What’s erectile dysfunction?

The Doctor’s Corner


IN the last three weeks we have been focusing on issues that affect women.

Specifically, we have been focusing on “bleeding between menstrual periods”, the most common causes of abnormal vaginal bleeding including fibroids and cancer of the womb among others.

These are huge topics and we will continue to look into them and discuss the important issues.

For now, let’s turn over to the medical issues that affect men.

Erectile dysfunction is one of the issues that top the list of male concerns because it has psychological and fertility implications.

The term impotence means the inability to attain or sustain an erection satisfactory for coitus (sexual intercourse).

The term impotence has been replaced by the less pejorative erectile dysfunction.

An estimated 10 to 20 million men aged above 18 are affected in the USA. The prevalence is 52 percent in men aged 40 to 70 and increases with age.

However, men can enjoy sexual activity throughout life.

Although the amount and force of ejaculation and muscular tension decrease, erectile dysfunction is not inevitable with ageing — even into the 70s and 80s.

The regional and Lesotho statistics are not readily available, and it is debatable whether the problem is bigger overseas especially because African men have been found to be less likely to come forward to the doctor with erectile problems.

Primary erectile dysfunction is when the man has never been able to attain or sustain erections in his life.

This is rare, and is almost always due to psychological factors (sexual guilt, fear of intimacy, depression, severe anxiety) and rarely due to biological factors (usually associated with low testosterone levels and reflecting disorders of the glands that make hormones in the brain down to the testes).

Secondary erectile dysfunction occurs when a man who previously could attain and sustain erections no longer can.

More than 90 percent of these cases are organic in nature — ie a specific disease process having being recognised in the body.

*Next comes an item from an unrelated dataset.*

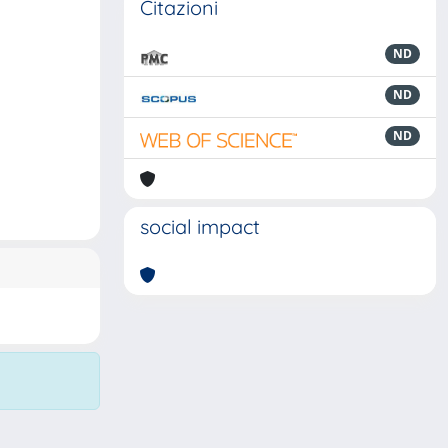
Citazioni
ND
ND
ND
social impact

Transient erectile dysfunction for any reason may lead to secondary psychological difficulties that compound the problem.

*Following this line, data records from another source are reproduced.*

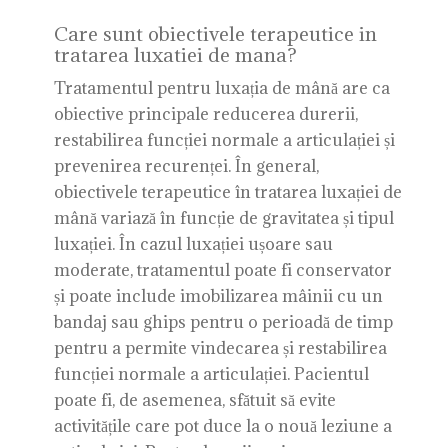
Care sunt obiectivele terapeutice in
tratarea luxatiei de mana?
Tratamentul pentru luxația de mână are ca
obiective principale reducerea durerii,
restabilirea funcției normale a articulației și
prevenirea recurenței. În general,
obiectivele terapeutice în tratarea luxației de
mână variază în funcție de gravitatea și tipul
luxației. În cazul luxației ușoare sau
moderate, tratamentul poate fi conservator
și poate include imobilizarea mâinii cu un
bandaj sau ghips pentru o perioadă de timp
pentru a permite vindecarea și restabilirea
funcției normale a articulației. Pacientul
poate fi, de asemenea, sfătuit să evite
activitățile care pot duce la o nouă leziune a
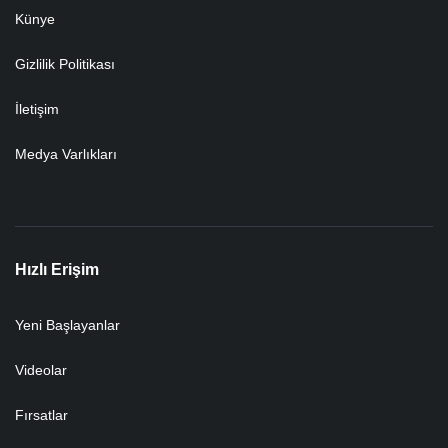
Künye
Gizlilik Politikası
İletişim
Medya Varlıkları
Hızlı Erişim
Yeni Başlayanlar
Videolar
Fırsatlar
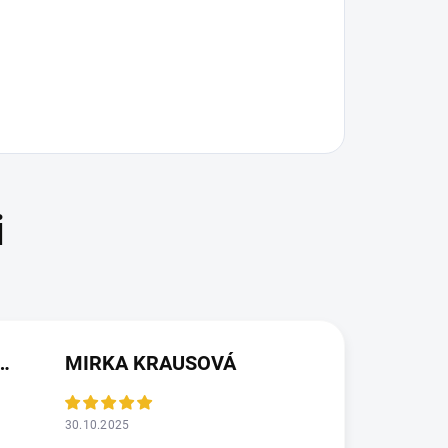
(NEOVĚŘENÁ RECENZE)
MIRKA KRAUSOVÁ
30.10.2025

Erectile dysfunction may be situational, involving place, time, a particular partner, some perceived competitive defeat, or damaged self-esteem.

The major cause of erectile dysfunction originates from the blood vessels.

Other major causes include hormonal disorders, drug use and problems of the nerves.

There are conditions/situations that cause problems of the blood vessels such as diabetes mellitus (high blood sugar) and high blood pressure (hypertension), while ageing itself can be a factor as well as smoking.

Hormonal problems such as with the glands as we have mentioned are important especially when the “gonads” are producing too low testosterone, and this is associated with a decline in libido (sexual desire).

There are drugs that may compound this problem and that accounts for about 25 percent of the cases.

A general medical evaluation includes history of drugs, alcohol, smoking, diabetes, hypertension and other problems of the blood vessels, examination of the genitalia as well as evaluation for signs and symptoms of blood vessel, nerve and hormonal problems.

Laboratory procedures include assessment of diabetes, function of the thyroid gland — a gland in your neck that is responsible for the production of some hormones. 

The levels of testosterone in the blood should also be checked.

The absence of erections at night strongly suggests that something within the body is wrong other than just psychological problems.

However, the presence of erections at night does not necessarily equate to usable erections when awake.

In the assessment of a patient with erectile dysfunction, depression will be screened for, including personal relationships, and if conflict is present or communication with a partner is difficult, counselling may be beneficial.

When a cause has been found, the treatment is then directed toward the underlying problem.

It is very important for the patient’s partner to be present, especially when it comes to the choice of treatment options.

There are many options available such as the use of viagra and other tablet medications only after discussion with your doctor.

Some injections are available that can result in erections with an average duration of about 60 minutes but the risks include bruising of the penis, bleeding into the penis and persistent erection ending up in the need for surgical intervention.

Many of the tablets work with concomitant sexual arousal and should be taken 30 to 60 minutes before sex, but causes headaches in about 16 percent of users.

Surgery can result in the return of erections but involves the risks of anesthesia and infection.

Testosterone therapy can result in marked improvement in libido.

Behavioral and other therapies for anxiety and depression and counselling for dysfunctional relationships are part of therapy.

Any man who has this problem should see their doctor as soon as they can.